Data provided START

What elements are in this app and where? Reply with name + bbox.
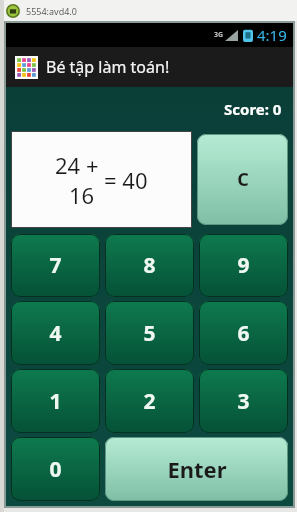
button[interactable]: Bé tập làm toán! [6,47,293,87]
button[interactable]: 0 [11,437,100,501]
staticText: 16 [69,180,95,210]
staticText: 6 [237,319,250,348]
staticText: Bé tập làm toán! [46,56,170,78]
button[interactable]: C [197,134,288,225]
staticText: 3 [237,387,250,416]
button[interactable]: 5 [105,301,194,365]
staticText: 8 [143,251,156,280]
staticText: 5 [143,319,156,348]
button[interactable]: 3 [199,369,288,433]
staticText: 4 [49,319,62,348]
button[interactable]: 2 [105,369,194,433]
staticText: 0 [49,455,62,484]
staticText: 1 [49,387,62,416]
button[interactable]: 9 [199,234,288,297]
button[interactable]: 1 [11,369,100,433]
button[interactable]: 7 [11,234,100,297]
staticText: = 40 [104,165,148,195]
button[interactable]: 4 [11,301,100,365]
staticText: 9 [237,251,250,280]
button[interactable]: Enter [105,437,288,501]
staticText: C [237,167,249,192]
staticText: 3G [214,30,224,40]
button[interactable]: 6 [199,301,288,365]
staticText: Enter [167,454,227,484]
staticText: 7 [49,251,62,280]
staticText: Score: 0 [224,99,282,119]
staticText: 5554:avd4.0 [26,5,77,17]
staticText: 24 + [55,150,99,180]
staticText: 2 [143,387,156,416]
staticText: 4:19 [257,25,287,45]
button[interactable]: 8 [105,234,194,297]
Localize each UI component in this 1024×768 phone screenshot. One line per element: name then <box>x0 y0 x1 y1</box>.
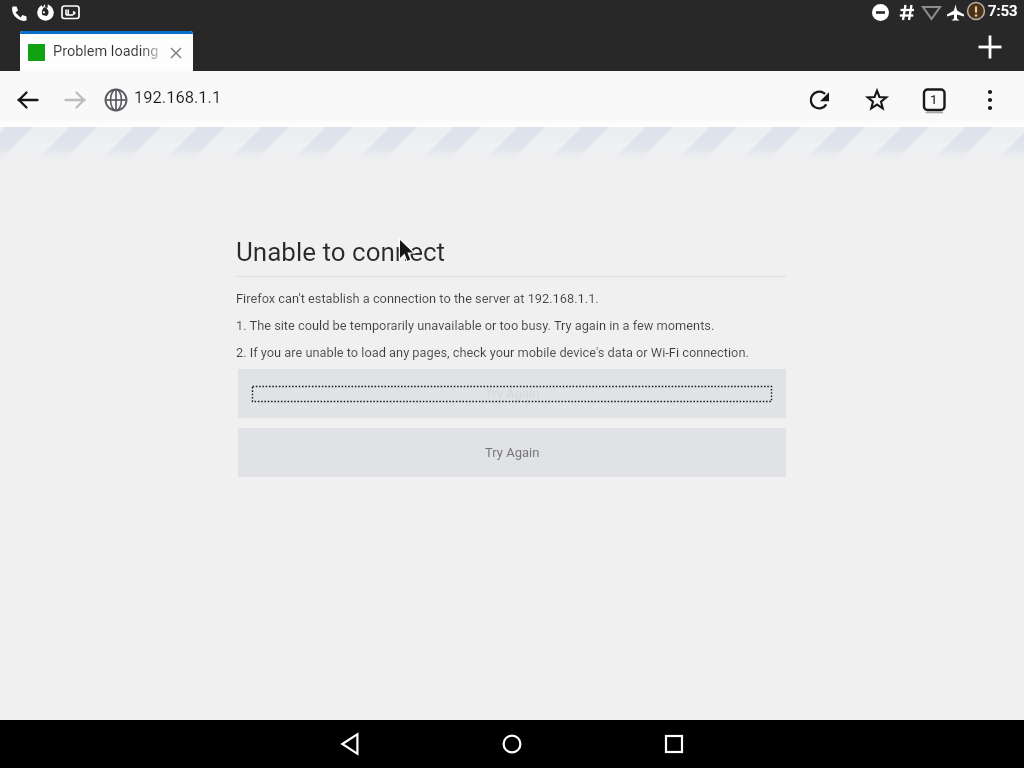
staticText: 7:53 <box>988 2 1018 20</box>
button[interactable]: Recents <box>650 720 698 768</box>
staticText: Unable to connect <box>236 237 446 267</box>
button[interactable]: Close tab <box>162 39 190 67</box>
button[interactable]: New tab <box>967 24 1013 70</box>
button[interactable]: Try Again <box>238 428 786 477</box>
button[interactable]: Back <box>326 720 374 768</box>
button[interactable]: Home <box>488 720 536 768</box>
button[interactable]: 192.168.1.1 <box>134 88 534 114</box>
button[interactable]: More options <box>968 78 1012 122</box>
button[interactable]: Try Again <box>238 369 786 418</box>
staticText: 1. The site could be temporarily unavail… <box>236 318 715 333</box>
button[interactable]: Back <box>6 78 50 122</box>
staticText: Firefox can't establish a connection to … <box>236 291 599 306</box>
button[interactable]: Problem loading <box>20 31 193 71</box>
staticText: Problem loading <box>53 43 159 60</box>
staticText: 1 <box>930 92 938 107</box>
staticText: 2. If you are unable to load any pages, … <box>236 345 749 360</box>
staticText: Try Again <box>485 386 540 401</box>
staticText: Try Again <box>485 445 540 460</box>
button[interactable]: Reload <box>798 78 842 122</box>
staticText: 192.168.1.1 <box>134 88 222 107</box>
button[interactable]: Tabs <box>912 78 956 122</box>
button[interactable]: Forward <box>53 78 97 122</box>
button[interactable]: Bookmark <box>855 78 899 122</box>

Data provided END

The lines wanted run from the line containing "Localize each UI" through the end of the entries; return them exactly, both ends included, and keep pictures out.

Localize each UI component in this 1024×768 phone screenshot. One line per element: name then <box>x0 y0 x1 y1</box>.
staticText: 7:53 <box>988 2 1018 20</box>
button[interactable]: Recents <box>650 720 698 768</box>
staticText: Unable to connect <box>236 237 446 267</box>
button[interactable]: Close tab <box>162 39 190 67</box>
button[interactable]: New tab <box>967 24 1013 70</box>
button[interactable]: Try Again <box>238 428 786 477</box>
button[interactable]: Back <box>326 720 374 768</box>
button[interactable]: Home <box>488 720 536 768</box>
button[interactable]: 192.168.1.1 <box>134 88 534 114</box>
button[interactable]: More options <box>968 78 1012 122</box>
button[interactable]: Try Again <box>238 369 786 418</box>
staticText: 1. The site could be temporarily unavail… <box>236 318 715 333</box>
button[interactable]: Back <box>6 78 50 122</box>
staticText: Firefox can't establish a connection to … <box>236 291 599 306</box>
button[interactable]: Problem loading <box>20 31 193 71</box>
staticText: Problem loading <box>53 43 159 60</box>
staticText: 1 <box>930 92 938 107</box>
staticText: 2. If you are unable to load any pages, … <box>236 345 749 360</box>
staticText: Try Again <box>485 386 540 401</box>
staticText: Try Again <box>485 445 540 460</box>
button[interactable]: Reload <box>798 78 842 122</box>
staticText: 192.168.1.1 <box>134 88 222 107</box>
button[interactable]: Tabs <box>912 78 956 122</box>
button[interactable]: Forward <box>53 78 97 122</box>
button[interactable]: Bookmark <box>855 78 899 122</box>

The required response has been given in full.